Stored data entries
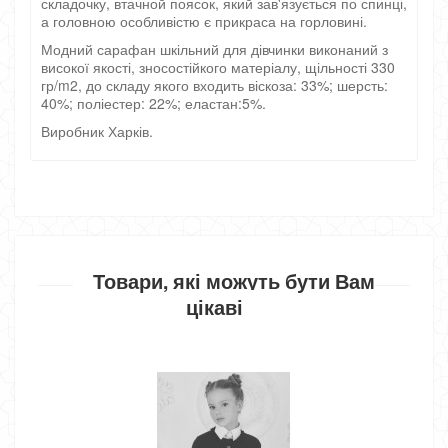
складочку, втачной поясок, який зав'язується по спинці,
а головною особливістю є прикраса на горловині.
Модний сарафан шкільний для дівчинки виконаний з
високої якості, зносостійкого матеріалу, щільності 330
гр/m2, до складу якого входить віскоза: 33%; шерсть:
40%; поліестер: 22%; еластан:5%.
Виробник Харків.
Товари, які можуть бути Вам
цікаві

WHAT IS REQUIRED
Without including any picture, set down every line above exactly as it stands.

RESULT
складочку, втачной поясок, який зав'язується по спинці,
а головною особливістю є прикраса на горловині.
Модний сарафан шкільний для дівчинки виконаний з
високої якості, зносостійкого матеріалу, щільності 330
гр/m2, до складу якого входить віскоза: 33%; шерсть:
40%; поліестер: 22%; еластан:5%.
Виробник Харків.
Товари, які можуть бути Вам
цікаві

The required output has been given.